Electronics exports skyrocketed to a record-high $32.7 billion last year, pumping more than half of the country’s merchandise exports that increased to $62.87 billion for a growth rate of 9.53 percent.
“Philippine merchandise exports grew by 9-and-a-half percent in 2017, which is practically three times what we had expected for the year. It really exceeded the targets for merchandise exports,” said Senen M. Perlada, director of the Department of Trade
and Industry’s (DTI) Exports Marketing Bureau.
The trade department targeted a 6.5-percent to 7.5-percent growth in total exports last year, banking on an objective to grow services exports by at least 10 percent. On the other hand, the government had aimed to expand merchandise exports by at least 4 percent.
The record-high $32.7-billion electronics exports in the previous year contributed 52 percent of the country’s total commodity exports. It was also an 11-percent hike from the $29.4 billion recorded in 2016.
Nonelectronics exports, Perlada said, increased by 7.8 percent last year and was valued at $30.17 billion. With this, he said outbound shipment of merchandise is growing at a compounded annual growth rate of 2.4 percent.

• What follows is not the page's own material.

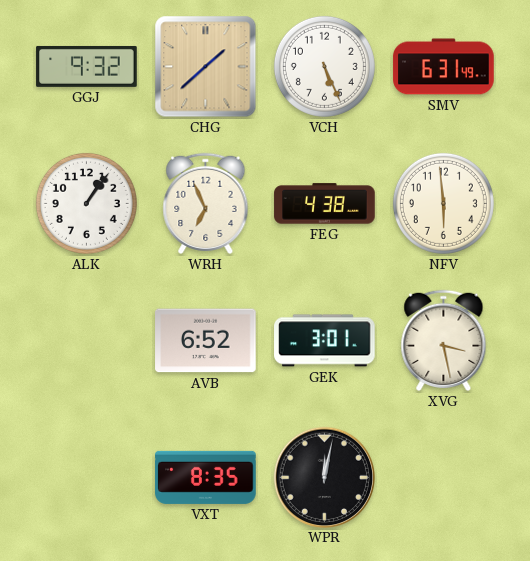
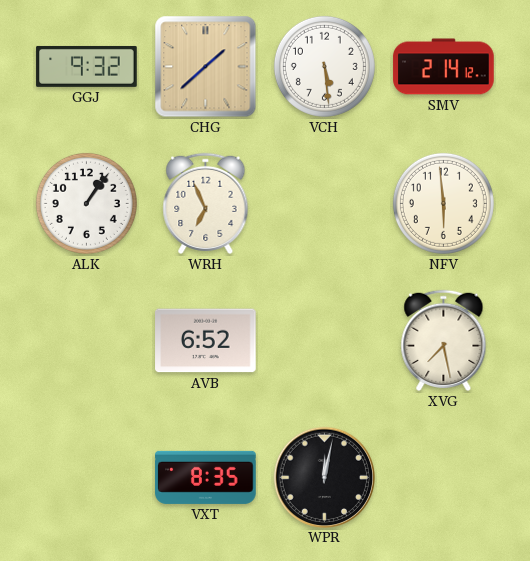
VCH: 5:26 -> 5:29
SMV: 6:31 -> 2:14
FEG: 4:38 -> none
GEK: 3:01 -> none
XVG: 3:28 -> 7:28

Latest figures by the Bangko Sentral ng Pilipinas reported a 10.4-percent growth for exports of services from January to September in the previous year. Services exports was valued at $26.53 billion as against $24 billion for the same period in 2016.
With the pace of the country’s exports performance, Perlada said the government is confident it can hit the lower end of its target of at least $122- billion export receipts in 2022. “There is enough confidence on our part that we will be able to hit—cautiously optimistic at the very least—the lower end of the target for 2022 of having exports reach $122 billion.”
“It is a range target of $122 billion to $131 billion. We are cautiously optimistic that we can at least get to the lower end of that target depending upon the kind of assistance packages that we provide,” the DTI official added. He promised the electronics industry will continue to receive the government’s strong backing, given its consistent performance of being the country’s top export producer.
Moreover, the Semiconductor and Electronics Industries of the Philippines Foundation Inc. is positive that electronics share in the country’s exports will continue to grow in the next years. Seipi President Danilo C. Lachica said they are expecting electronics exports for this year to grow by 6 percent.
Sought why it is lower than the 11-percent growth of the industry last year, Lachica said it is better to “undercommit and overdeliver” so as to weather expectations. He added the sector’s outlook is still uncertain given the changing global demand.
Hong Kong remains to be the country’s top importer of electronics with a share of 21.56 percent, higher than the 19.47 percent in 2016. On the other hand, the United States took over China as the second-largest recipient of Philippine-made electronic products at 12.66 percent and 12.61 percent, respectively.
Rounding up the top importers of electronics are Singapore and Japan at 9.97 percent and 8.94 percent, respectively. Germany, Taiwan, the Netherlands, Thailand and South Korea are also among the highest importers of electronic products from the Philippines.